The company was run by Bill Hanley, who did the sound for Woodstock and much of the equipment had been used at that festival and others. There were heavy Macintosh valve amplifiers, huge telephone box sized W cabinets, wide horn arrays and the original Woodstock mixing board. The engineers flew in and out to the gigs while Phil drove. It soon became obvious where the humping ended and fun began.
So Phil learned to mix sound and soon found himself doing a broad range of gigs from Aerosmith at the their start in New England to black artists throughout the South, the Gospel Tent and other concerts at the New Orleans Jazz and Heritage Festival and Atlanta regional shows with rock promoters.
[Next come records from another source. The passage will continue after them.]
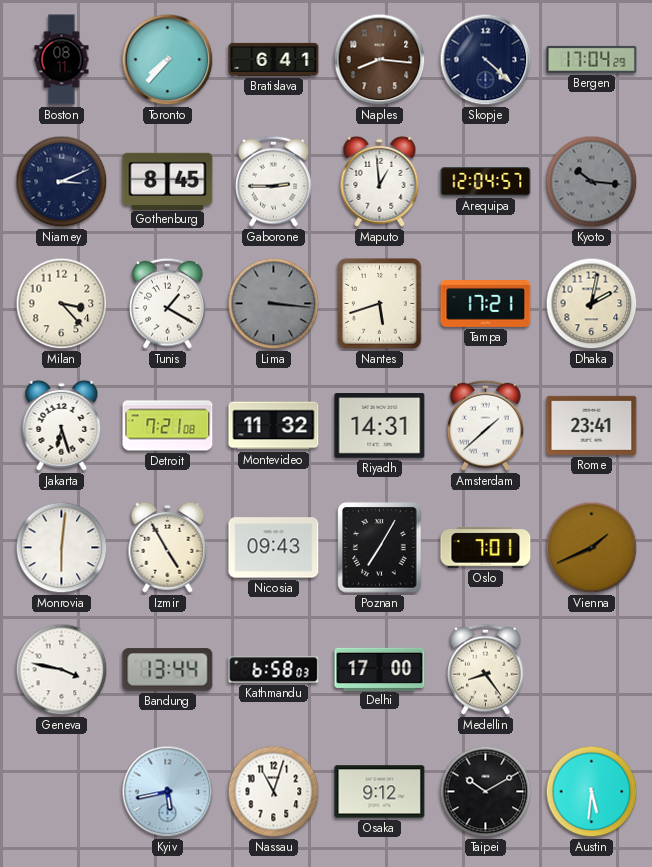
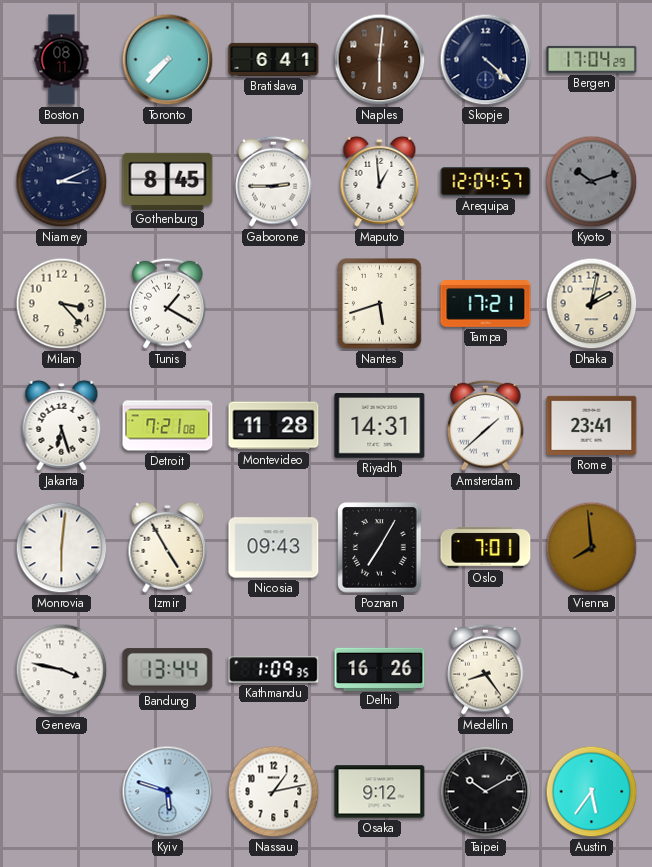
Naples: 8:16 -> 6:01
Kyoto: 10:16 -> 10:12
Lima: 3:16 -> none
Montevideo: 11:32 -> 11:28
Vienna: 1:41 -> 7:59
Kathmandu: 6:58 -> 1:09
Delhi: 17:00 -> 16:26
Kyiv: 5:43 -> 5:48
Nassau: 11:03 -> 1:13
Austin: 5:31 -> 5:36
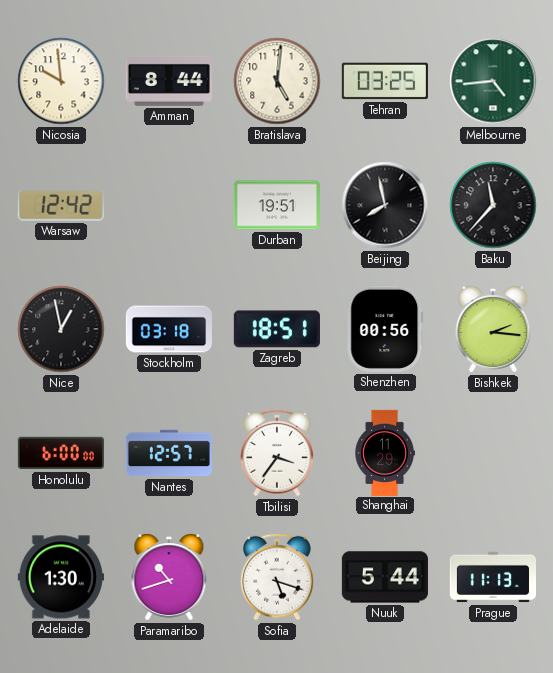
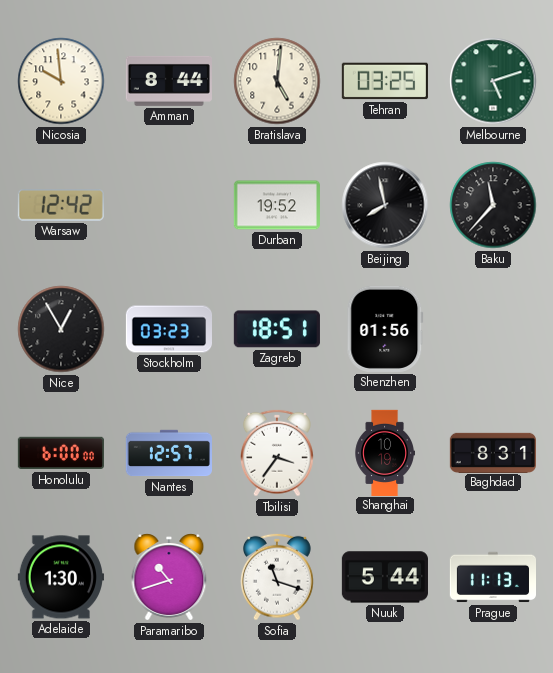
Melbourne: 4:44 -> 5:12
Durban: 19:51 -> 19:52
Nice: 12:58 -> 12:55
Stockholm: 03:18 -> 03:23
Shenzhen: 00:56 -> 01:56
Bishkek: 2:16 -> none
Shanghai: 11:29 -> 10:19
Baghdad: none -> 8:31
Sofia: 5:18 -> 11:18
He soon became a stage manager, production manager, repped a sound and lighting company, erected indoor and outdoor stages and started working with three key promoters. Alex Cooley was the biggest promoter of white acts in the South. George Wein was the producer of the New Orleans, Houston, Newport, Hawaiian and other Jazz Fests which Phil worked in various capacities. And Detroit promoter Quentin Perry set up his Taurus Productions in Atlanta to become one of the biggest soul and R&B promoters.
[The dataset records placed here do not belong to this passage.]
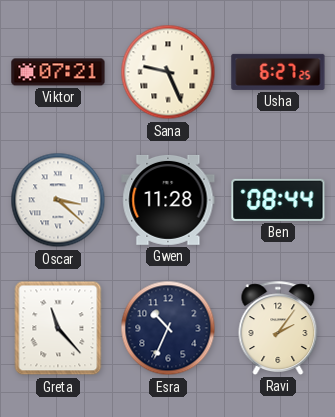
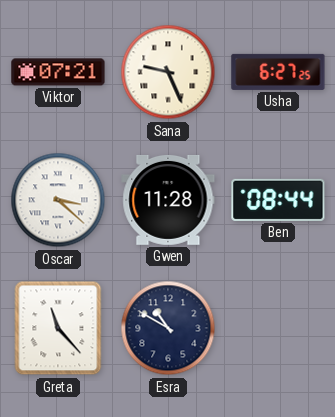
Esra: 10:34 -> 10:50
Ravi: 2:06 -> none
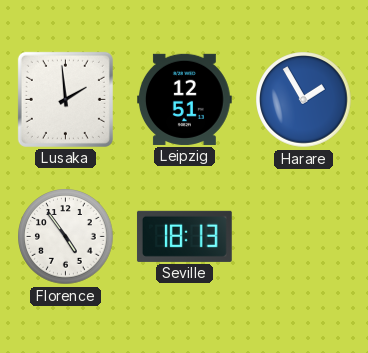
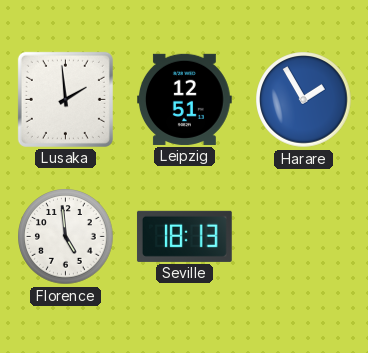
Florence: 4:54 -> 4:59
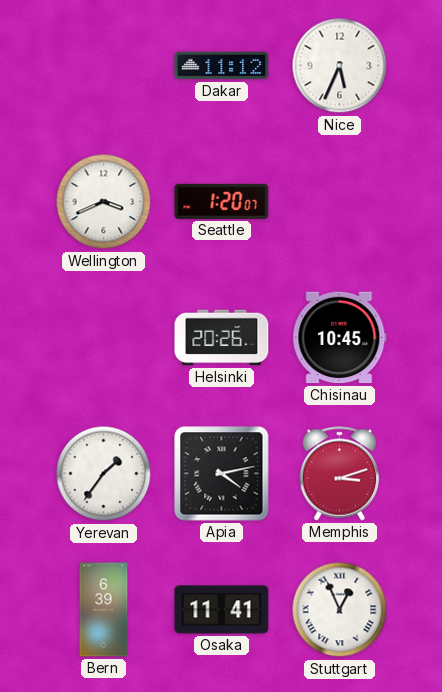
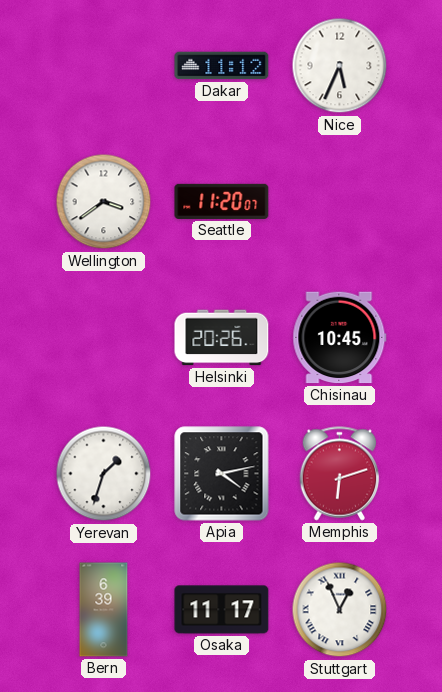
Wellington: 3:41 -> 3:39
Seattle: 1:20 -> 11:20
Yerevan: 1:36 -> 1:33
Memphis: 3:12 -> 6:12
Osaka: 11:41 -> 11:17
Working with Cooley, he handled shows in the region for the Allman Brothers, Lynyrd Skynyrd, Pink Floyd, Jeff Beck, Yes, Willie Nelson and many more top rock acts that he toured with on occasion. Phil also worked on the NOLA Jazz Fest under Quint Davis and stage managed the large outdoor stages as well as night shows on riverboats and arenas with a vast array of New Orleans artists. Through his work with George Wein, he met and worked with an incredible range of jazz artists including Duke Ellington and Ella Fitzgerald in their later years, violinist Stephane Grappelli, Muddy Waters, Larry Coryell, Rahsaan Roland Kirk and many more.
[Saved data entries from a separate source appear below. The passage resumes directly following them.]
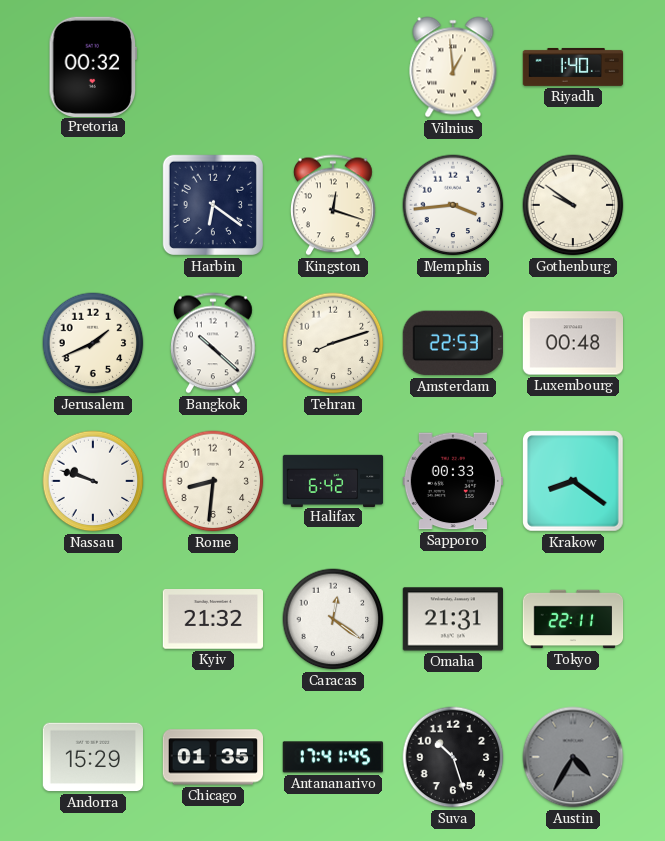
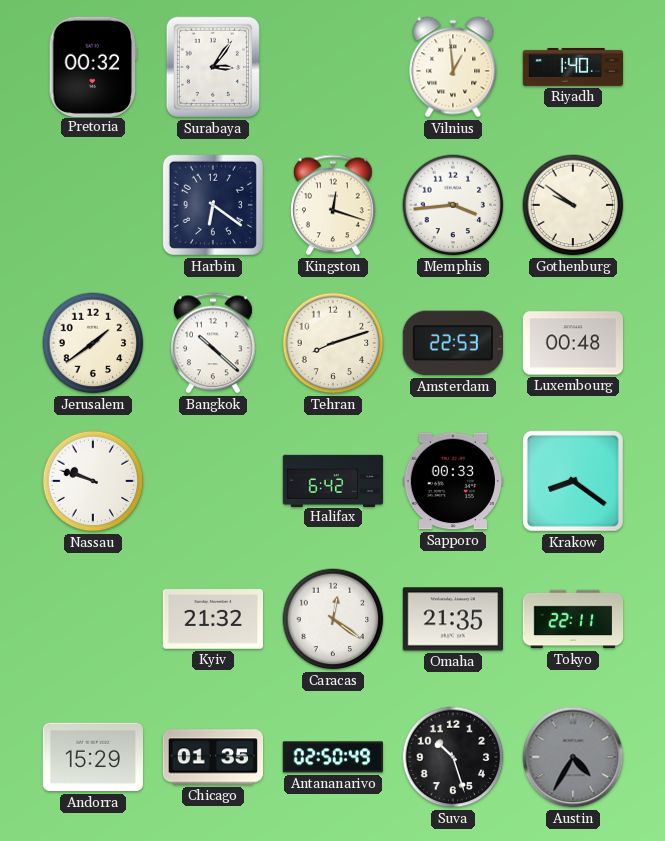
Surabaya: none -> 3:06
Jerusalem: 1:41 -> 1:39
Rome: 8:31 -> none
Omaha: 21:31 -> 21:35
Antananarivo: 17:41 -> 02:50
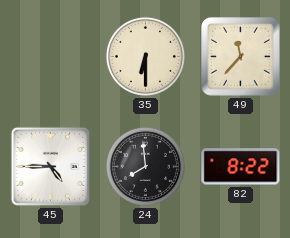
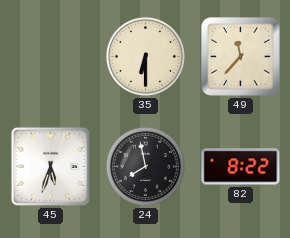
45: 4:45 -> 5:33
24: 7:59 -> 7:58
But it was his time with Taurus that was his zenith in the production biz. Stevie Wonder, Ray Charles, Earth Wind & Fire, The O’Jays, Temptations, Marvin Gaye, Al Green and many more were toured with Phil’s career ending with a Rick James tour where a massive crack lab went on the road for the singer (unbeknownst to Phil), riots started and Phil left the tour after three days. At 29 he decided not to go on the road again.
Following that, he spent time teaching live production at the US’ first music industry school, the Music Business Institute, and also became involved with the Jimmy Carter campaign to re-elect the president at that time. He worked on shows to raise money for the campaign, but when it became obvious that Reagan was going to win, Tripp vowed if he did, it was time to leave the US.